32 a day was considered "poor" — because Rs. 32 buys you nearly nothing
these days. But that is hardly true if you consider the average size of a
household is four, and that this means the per-household line for
poverty is Rs. 128 per day. There is a more substantial Rs. 3,800 per
month, a figure that most of the people, who were outraged at the Rs. 32
per day, will find their household help earns per month. (And in fact,
around what the much-maligned rural employment guarantee scheme provides
for one household member for 100 days a year)
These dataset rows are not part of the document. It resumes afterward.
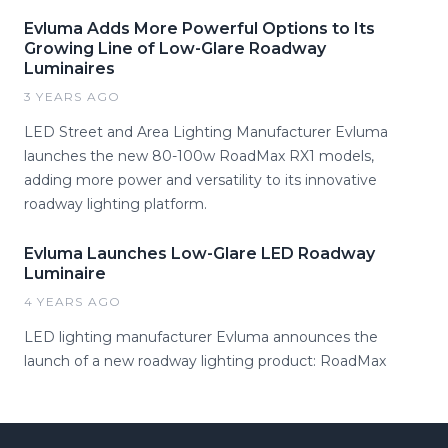
Evluma Adds More Powerful Options to Its
Growing Line of Low-Glare Roadway
Luminaires
3 YEARS AGO
LED Street and Area Lighting Manufacturer Evluma
launches the new 80-100w RoadMax RX1 models,
adding more power and versatility to its innovative
roadway lighting platform.
Evluma Launches Low-Glare LED Roadway
Luminaire
4 YEARS AGO
LED lighting manufacturer Evluma announces the
launch of a new roadway lighting product: RoadMax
"Poor" is what you make of it. At a broad level, being poor means the
inability to afford what one would consider a basic necessity or
standard of living. What I might consider a basic necessity will be
different from someone else's; if I think access to clean toilets are a
basic human need, someone else might argue that there are indeed enough
people without clean toilets that have cable TV and refrigerators and
electricity in their homes, which makes them not poor. But the divergent
nature of opinion doesn't impact the creation and measurement of a
statistic; after all, we follow a Consumer Price Index to calculate
Consumer Inflation, regardless of whether we or anyone we know has the
50% expenditure on food that the CPI basket assumes we incur.So what then is the line between the not-so-poor and the poor? The Suresh Tendulkar committee argues that we must satisfy the needs:
- to be adequately nourished (Eat)
- to be decently clothed (Dress)
- to be reasonably sheltered (Shelter)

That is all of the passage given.